One of the most common requests I get is to write up a complete sample game probability calculation. In this article, I'll explain how the model works and do a full detailed example using the upcoming Super Bowl between the Steelers and Cardinals.
When I originally constructed this model, the goal wasn’t to predict game outcomes but to identify how important the various phases of the game were compared to the others. In order to do that, I had to choose stats that were independent of the others, or at least as independent as possible.
There were several options, such as points scored and allowed, total yards, or first downs. But if I’m trying to measure the true strength of a team’s offensive passing game, passing touchdowns may not tell us much. A team may have a great defense that gives them good field position on most drives, or it might have a spectacular running back that can carry the offense into the red zone frequently. So points or touchdowns won’t work.

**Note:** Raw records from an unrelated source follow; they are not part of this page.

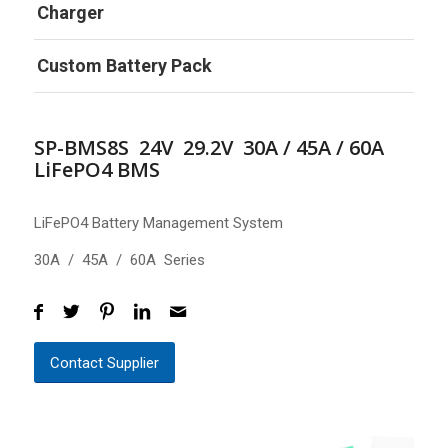
Charger
Custom Battery Pack
SP-BMS8S 24V 29.2V 30A / 45A / 60A
LiFePO4 BMS
LiFePO4 Battery Management System
30A / 45A / 60A Series
Contact Supplier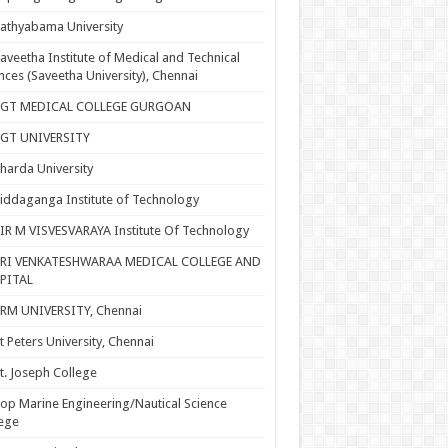
athyabama University
aveetha Institute of Medical and Technical
nces (Saveetha University), Chennai
SGT MEDICAL COLLEGE GURGOAN
SGT UNIVERSITY
harda University
iddaganga Institute of Technology
IR M VISVESVARAYA Institute Of Technology
SRI VENKATESHWARAA MEDICAL COLLEGE AND
PITAL
RM UNIVERSITY, Chennai
t Peters University, Chennai
t. Joseph College
op Marine Engineering/Nautical Science
ege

The other obvious option is total yards. But losing teams can accumulate lots of total passing yards late in a games “trash time.” Or a team can generate lots of pass yards simply because they pass more often. That really doesn’t tell us how good a team is at passing. Total rushing yards presents a similar problem. A team with a great passing game can build a huge lead through three quarters, and then run out the clock in the 4th quarter accumulating a lot of rushing yards.
First downs made or allowed tells us a lot about how good an offense or defense is, but it doesn’t tell us anything about the relative contributions of the running and passing game of a team.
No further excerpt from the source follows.